2-318/2 | 2-318/2 |
16 MAART 2000
De hoofdindienster van het voorstel tot herziening verduidelijkt dat het voorstel voornamelijk van juridisch-technische aard is. Het voorstel beoogt immers om artikel 147 van de Grondwet, dat betrekking heeft op de bevoegdheden van het Hof van Cassatie, in overeenstemming te brengen met de artikelen 103 en 125 van de Grondwet die tijdens de vorige zittingsperiode aanzienlijk werden gewijzigd. Op de noodzaak van deze aanpassing werd reeds tijdens de bespreking in het Parlement van de herziening van de artikelen 103 en 125 van de Grondwet gewezen (zie Stuk Kamer, nr. 1258/5, 97/98, blz. 10). Het Hof van Cassatie verloor immers zijn bevoegdheid om ministers te berechten.

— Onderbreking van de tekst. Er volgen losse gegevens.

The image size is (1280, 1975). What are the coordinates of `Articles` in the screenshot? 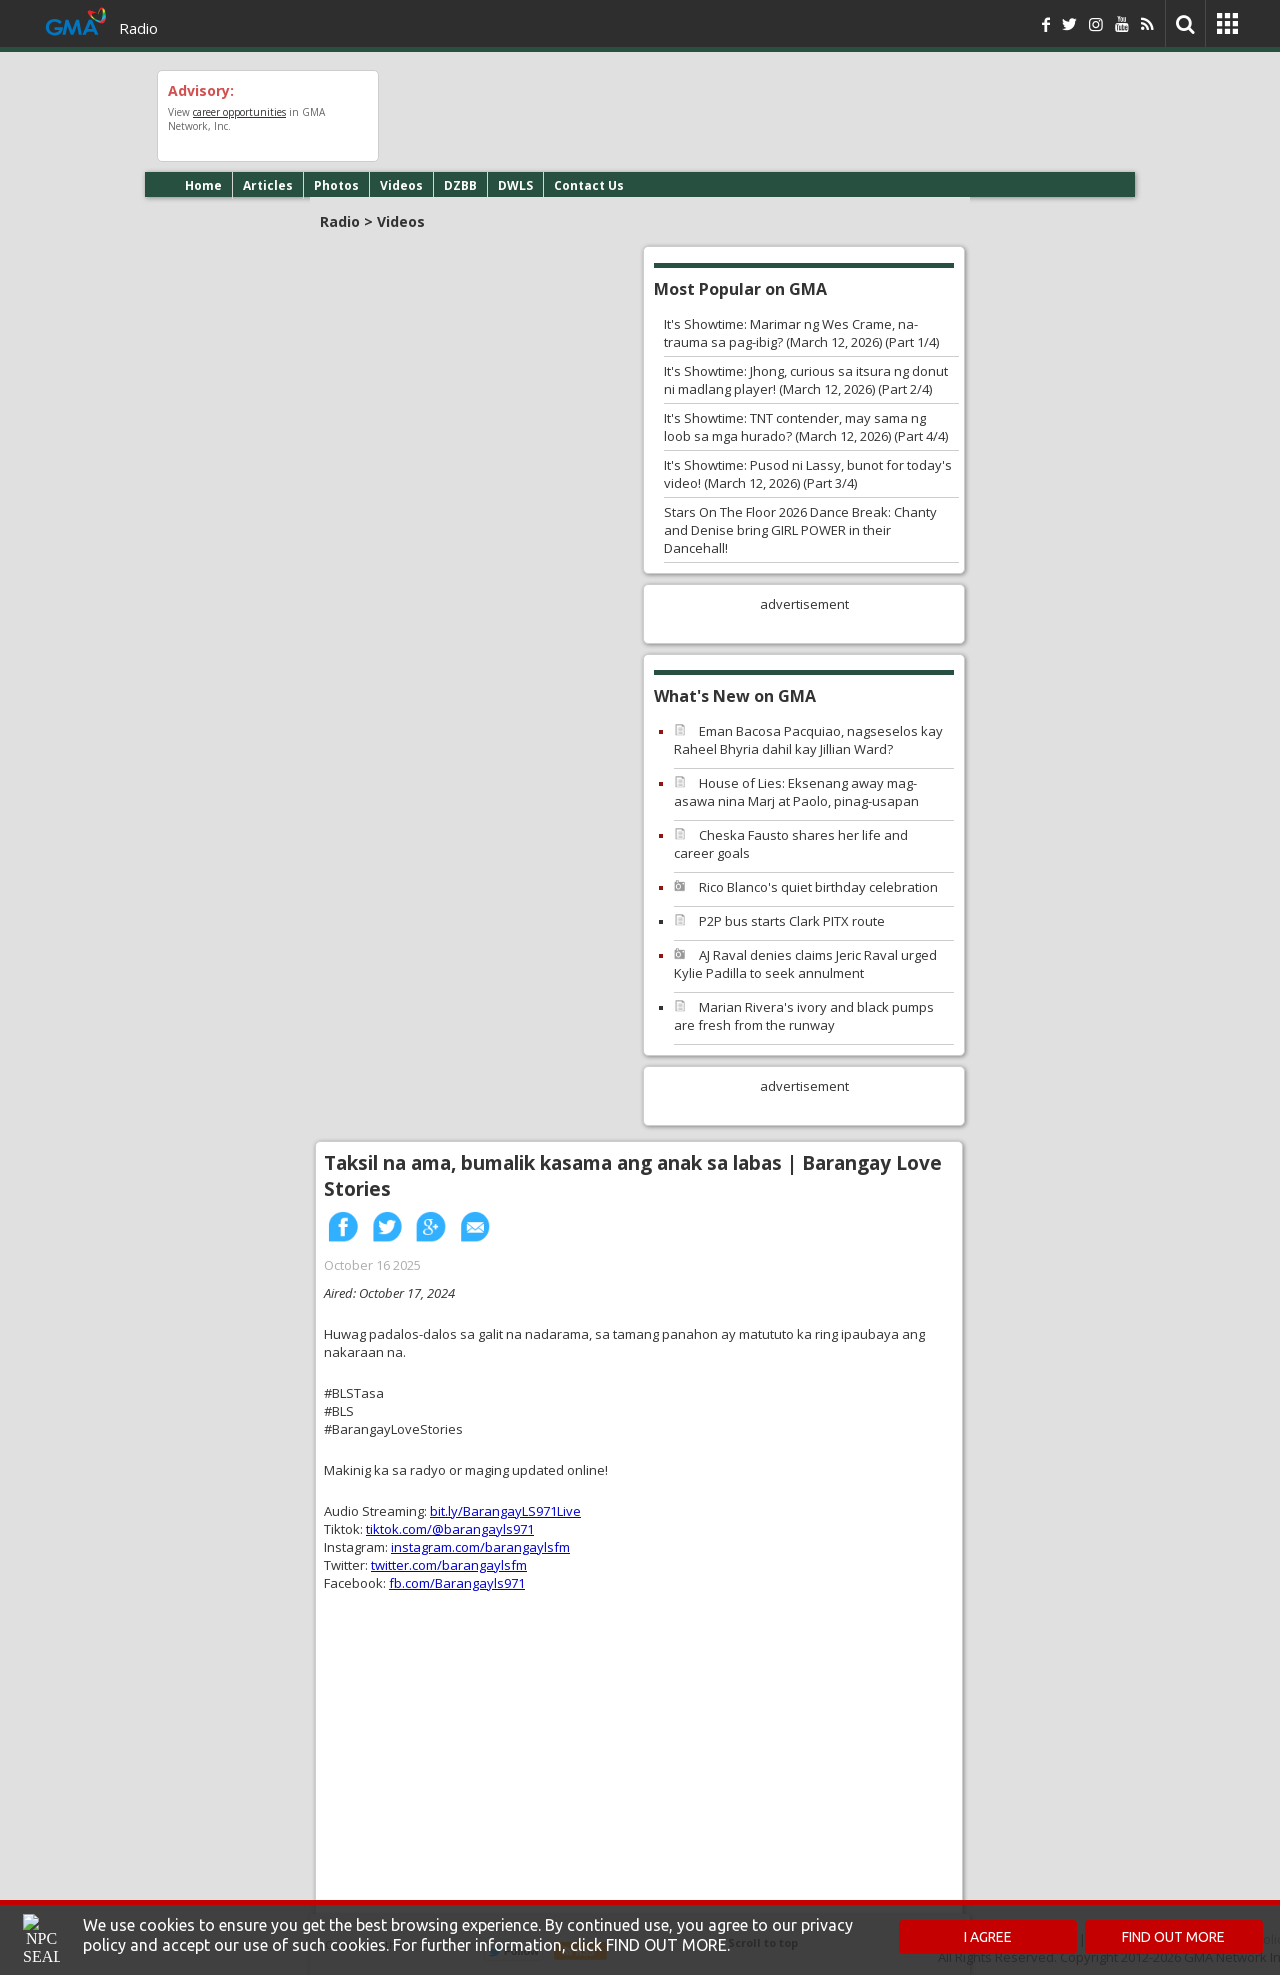 It's located at (268, 185).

De nieuwe artikelen 103 en 125 van de Grondwet voorzien in een overgangsperiode waarin het Hof van Cassatie zijn oorspronkelijke bevoegdheid behoudt.
De spreekster herinnert er tevens aan dat tijdens de bespreking in de bevoegde Kamercommissie van de herziening van de artikelen 103 en 125 van de Grondwet werd opgeworpen dat ook artikel 111 van de Grondwet, dat betrekking heeft op de genadeverlening, moest worden herzien. Volgens haar is het echter op dit ogenblik niet opportuun dit artikel te herzien omdat de overgangsfase van de artikelen 103 en 125 van de Grondwet nog van toepassing is. Ministers die tijdens deze overgangsperiode zouden worden berecht door het Hof van Cassatie, zouden ook moeten genieten van de mogelijkheid van genadeverlening, zoals voorgeschreven door het huidige artikel 111 van de Grondwet.
Een lid herinnert eraan dat het voorstel tot herziening van artikel 147, tweede lid, van de Grondwet niet alle problemen oplost. Het is immers niet juist, zoals in de Grondwet is bepaald, dat het Hof van Cassatie niet in de beoordeling van de zaken zelf treedt.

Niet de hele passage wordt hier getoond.